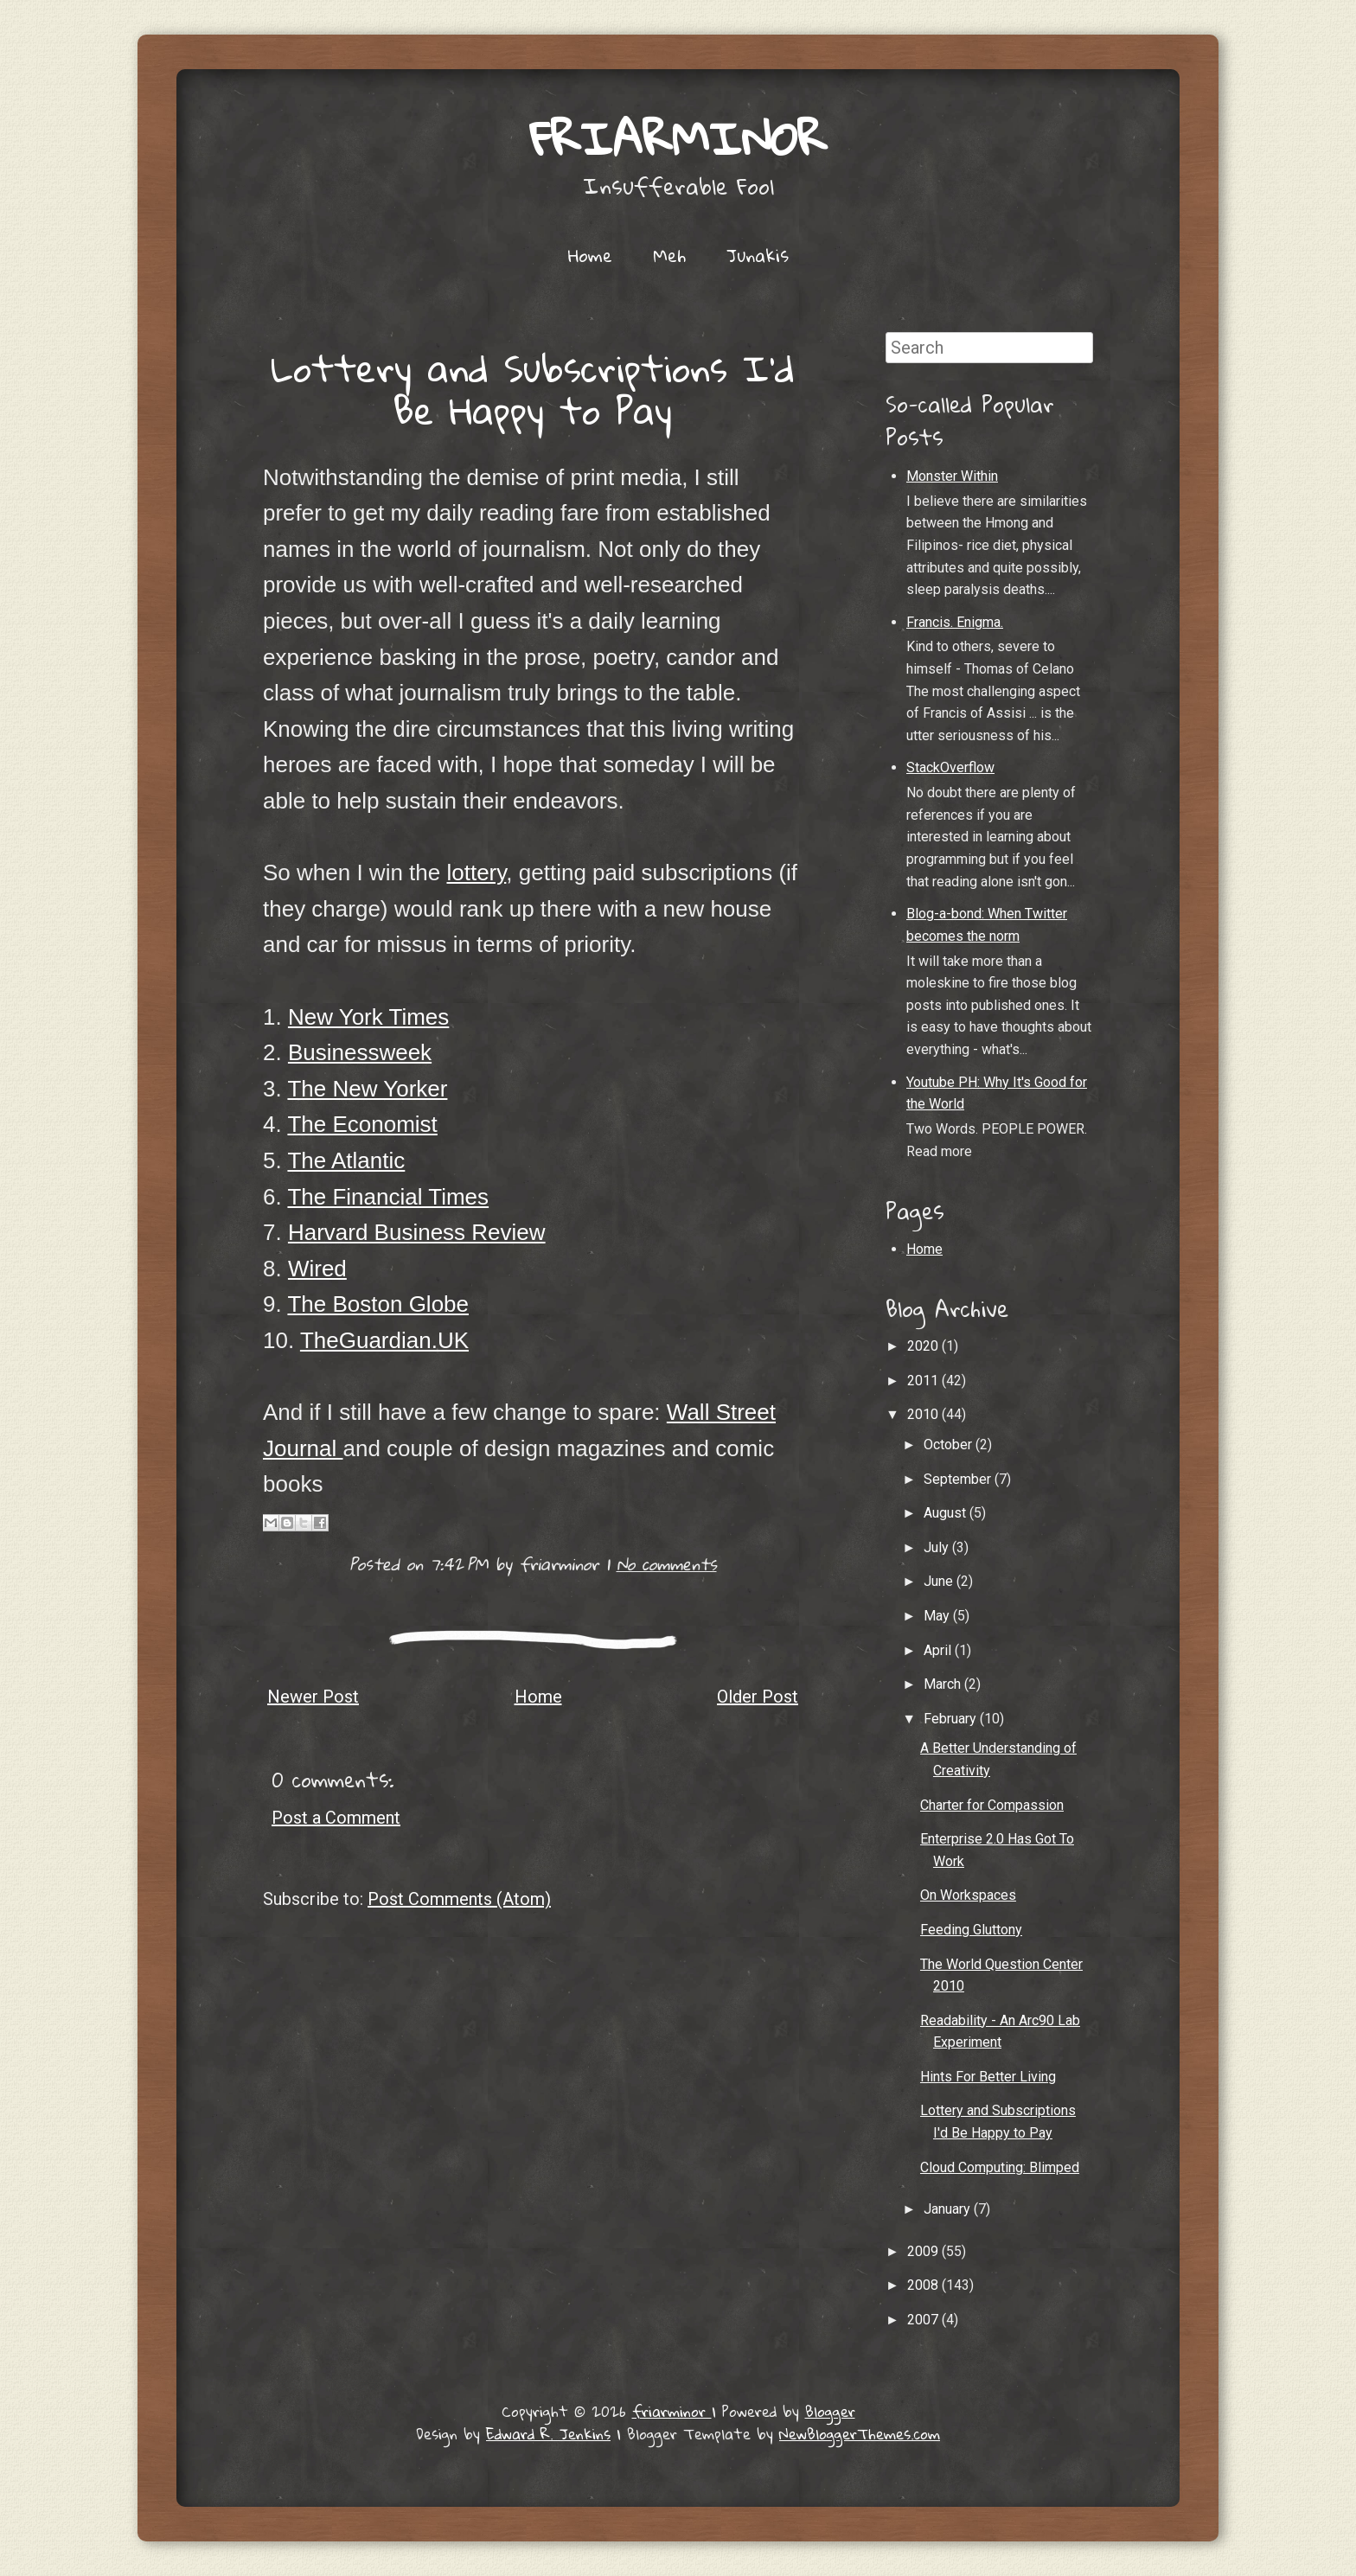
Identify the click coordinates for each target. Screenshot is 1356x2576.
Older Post (757, 1696)
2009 (924, 2251)
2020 (924, 1346)
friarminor (678, 138)
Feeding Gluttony (971, 1929)
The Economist (362, 1124)
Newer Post (313, 1696)
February (952, 1718)
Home (590, 255)
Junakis (757, 255)
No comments (667, 1564)
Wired (317, 1269)
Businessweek (360, 1052)
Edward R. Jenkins (548, 2433)
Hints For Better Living (988, 2076)
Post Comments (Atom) (459, 1899)
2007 (924, 2319)
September (959, 1479)
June (940, 1581)
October (949, 1444)
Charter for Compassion (992, 1805)
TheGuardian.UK (384, 1340)
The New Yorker (367, 1089)
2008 (924, 2285)
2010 (924, 1414)
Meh (669, 255)
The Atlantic (346, 1160)
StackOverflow (950, 767)
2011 (924, 1380)
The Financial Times (388, 1197)
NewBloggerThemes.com (859, 2433)
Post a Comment (336, 1817)
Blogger (830, 2411)
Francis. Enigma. (954, 622)
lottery (476, 872)
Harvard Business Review (417, 1232)
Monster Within (952, 476)
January (949, 2209)
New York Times (368, 1017)
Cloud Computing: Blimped (999, 2167)
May (938, 1616)
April (939, 1650)
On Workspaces (968, 1895)
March (944, 1684)
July (938, 1547)
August (946, 1513)
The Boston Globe (378, 1304)
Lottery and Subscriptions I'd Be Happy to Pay (533, 388)
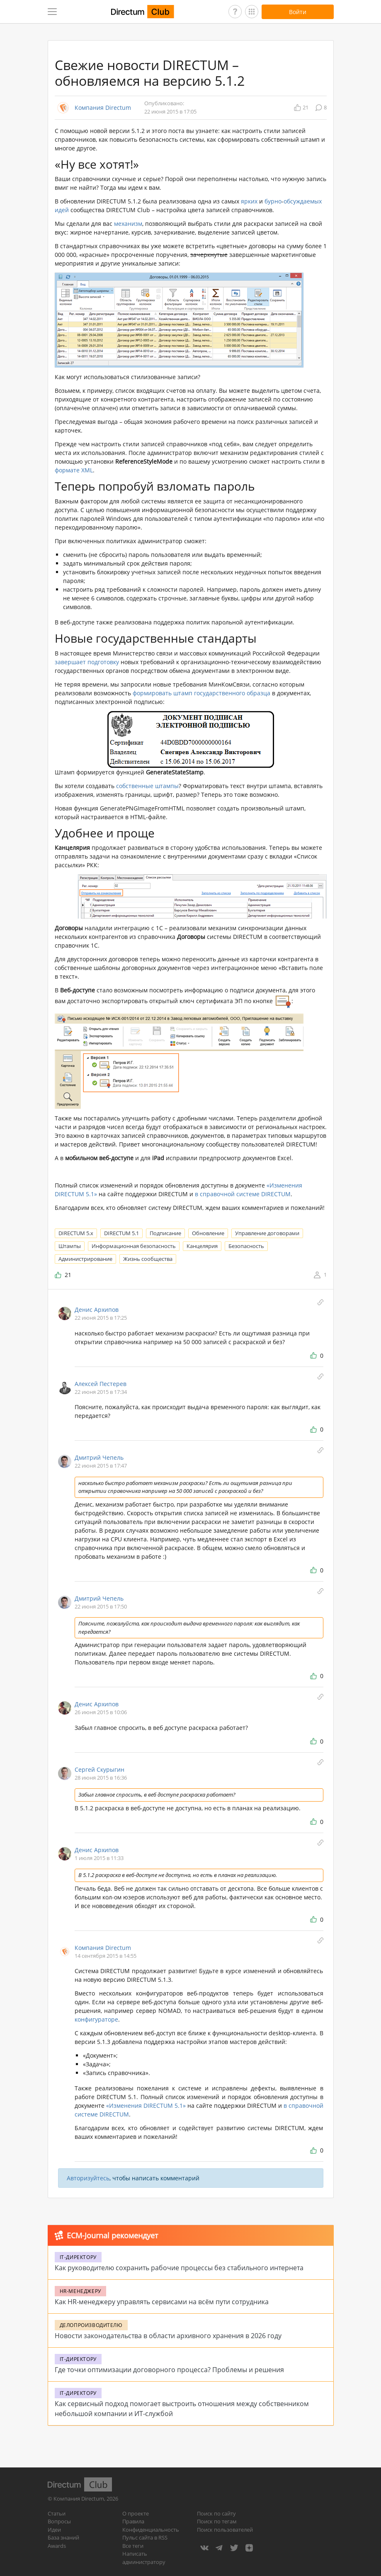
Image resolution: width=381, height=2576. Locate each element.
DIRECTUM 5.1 (121, 1233)
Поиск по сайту (216, 2513)
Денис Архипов (97, 1309)
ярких (249, 201)
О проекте (135, 2513)
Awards (57, 2545)
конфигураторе (96, 2019)
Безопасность (246, 1246)
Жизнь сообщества (147, 1259)
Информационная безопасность (134, 1246)
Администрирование (85, 1259)
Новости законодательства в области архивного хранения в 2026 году (168, 2335)
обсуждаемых (303, 201)
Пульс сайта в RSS (144, 2537)
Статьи (57, 2513)
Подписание (165, 1233)
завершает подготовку (87, 662)
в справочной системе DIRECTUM (243, 1194)
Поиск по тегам (217, 2521)
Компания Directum (103, 108)
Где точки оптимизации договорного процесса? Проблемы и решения (169, 2369)
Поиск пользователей (225, 2529)
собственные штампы (147, 786)
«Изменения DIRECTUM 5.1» (146, 2105)
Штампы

________________________

- **Problem**
Only one stretch of the listing is wanted: the lines starting at the one with "August (946, 1513)" and ending at the one with "Информационная безопасность (134, 1246)", copied exactly and free of pictures.

- **Finished exercise**
August (946, 1513)
The Boston Globe (378, 1304)
Lottery and Subscriptions I'd Be Happy to Pay (533, 388)
Image resolution: width=381, height=2576. Locate each element.
DIRECTUM 5.1 (121, 1233)
Поиск по сайту (216, 2513)
Денис Архипов (97, 1309)
ярких (249, 201)
О проекте (135, 2513)
Awards (57, 2545)
конфигураторе (96, 2019)
Безопасность (246, 1246)
Жизнь сообщества (147, 1259)
Информационная безопасность (134, 1246)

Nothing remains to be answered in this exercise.